Living in the derelict edge of the city gives one a bleak advantage: the future arrives here without makeup. The commute is already a hazard. The road already teaches you that public systems fail by inches, puddles, and missing slabs. The neighborhood already knows that official promises are often vapor wearing a badge. So when the white-collar collapse spreads outward, it will not shock us as much as it should. We have long lived among the prototypes of abandonment.

What may shock us is the accent.

The new mendicant may speak polished English. The new fraudster may know Python. The new desperate man may have once built dashboards showing other people’s productivity. The new pavement philosopher may understand search engine optimization. The new beggar may not ask for rice. He may ask you to scan a code, join a platform, fund a course, endorse a skill, or believe that he is temporarily between transformations.
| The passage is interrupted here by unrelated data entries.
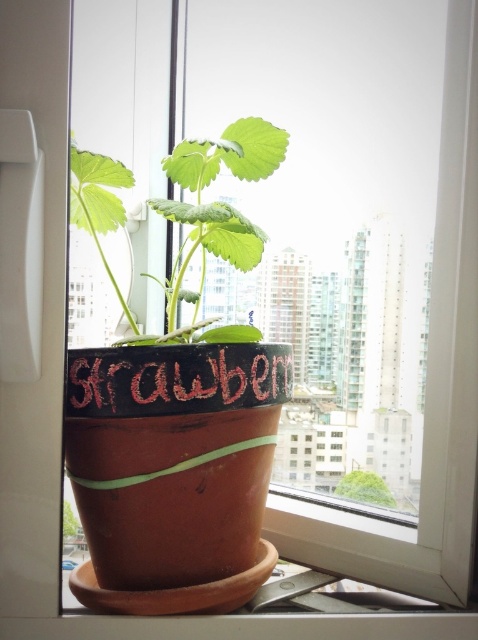 You are a window cleaner who needs to clean the window frame. You have a ladder that can reach up to 1.5 meters. The green matte leafy plant at center and the chalky black sign at center are both in your way. Which object do you need to move first to access the window frame?

The green matte leafy plant at center is taller than the chalky black sign at center, so you should move the green matte leafy plant at center first to access the window frame.

You are standing in front of the window and see the green matte leafy plant at center and the green matte pot at center. Which object is closer to the left side of the window?

The green matte leafy plant at center is closer to the left side of the window because it is positioned to the left of the green matte pot at center.

You are standing in front of the window and want to water the green matte leafy plant at center and the green matte pot at center. Which object should you reach for first to water them in the correct order based on their positions?

You should water the green matte leafy plant at center first because it is closer to you than the green matte pot at center, which is further away. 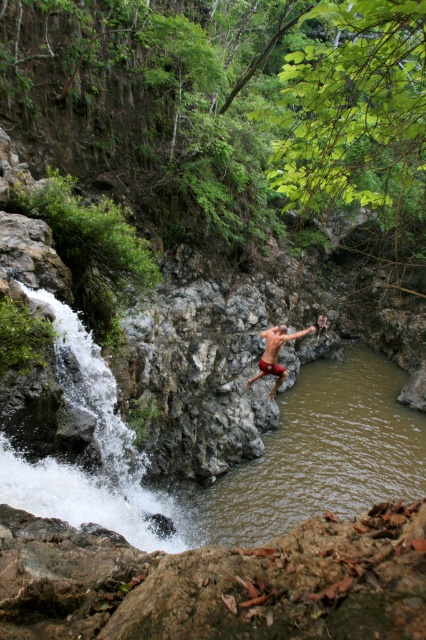 Question: Is brown rock stream at center positioned before matte red shorts at center?

Choices:
 (A) yes
 (B) no

Answer: (B)

Question: Is brown rock stream at center smaller than matte red shorts at center?

Choices:
 (A) no
 (B) yes

Answer: (A)

Question: From the image, what is the correct spatial relationship of brown rock stream at center in relation to matte red shorts at center?

Choices:
 (A) left
 (B) right

Answer: (B)

Question: Among these points, which one is farthest from the camera?

Choices:
 (A) (276, 451)
 (B) (252, 380)

Answer: (B) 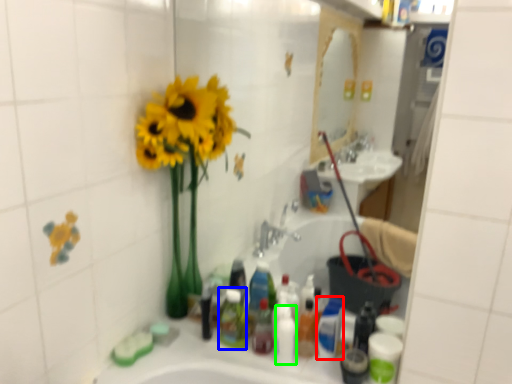 Question: Which object is the closest to the mouthwash (highlighted by a red box)? Choose among these: toiletry (highlighted by a blue box) or toiletry (highlighted by a green box).

Choices:
 (A) toiletry
 (B) toiletry

Answer: (B) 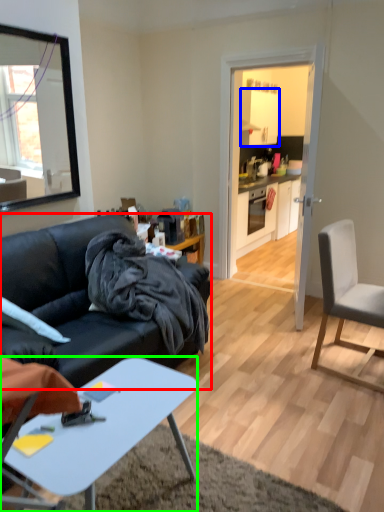 Question: Which object is the closest to the studio couch (highlighted by a red box)? Choose among these: cabinetry (highlighted by a blue box) or desk (highlighted by a green box).

Choices:
 (A) cabinetry
 (B) desk

Answer: (B) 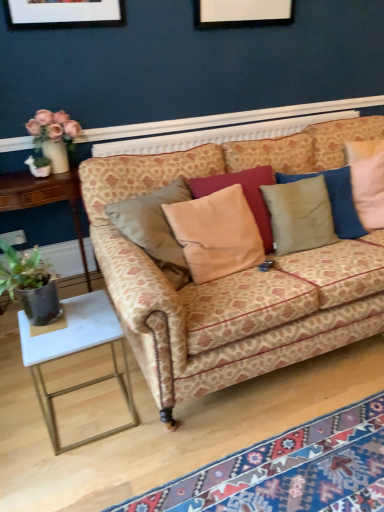 At what (x,y) coordinates should I click in order to perform the action: click on vacant space to the right of white marble side table at lower left, which is the first table in front-to-back order. Please return your answer as a coordinate pair (x, y). Looking at the image, I should click on (166, 426).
This is not a future of dramatic apocalypse. It is worse. It is a future of degraded continuity. The trains will run. The malls will glow. The cafés will serve. The apps will update. The traffic lights will change. And around them will gather the people whom the economy has made articulate, unnecessary, and ashamed.

The old city taught us to distinguish compassion from sentimentality. The new city will force us to distinguish intelligence from trust. It will not be enough to say, “Poor fellow.” It will not be enough to say, “Scammer.” The future will produce many poor fellows who scam and many scammers who are poor fellows. Civilization is difficult precisely because human beings refuse to fit the moral folders prepared for them.

A decent city would not let the crossing become a labor exchange for the ruined. It would not let the platform become a dormitory, the inbox become a begging bowl, the coaching center become a casino, the family become a private welfare department, or the fraud economy become the last employer of the educated desperate. But decency is not an emotion. It is infrastructure, enforcement, redistribution, trust, and daily maintenance. Without those, pity becomes a small coin thrown into a very large machine.

So I do not fear only the visible panhandler. I fear the expanding system that will make panhandling one of many interfaces for collapse. At the window, on the phone, in the inbox, in the family WhatsApp group, outside the mall, beside the metro, inside the coaching center, under the flyover, beyond the stylish district, into the broken suburb, the same request will keep changing costume: help me survive a system that has no proper place for me.

Not all requests will deserve money. All will deserve diagnosis.

The future plague will not be that too many people ask. It will be that too many people have been trained, credentialed, indebted, displaced, and cornered into asking badly. And the rest of us, living in our boondocks, lanes, apartments, and small republics of managed fear, will have to decide how to remain humane without becoming prey.

Not salvation. Triage with a conscience.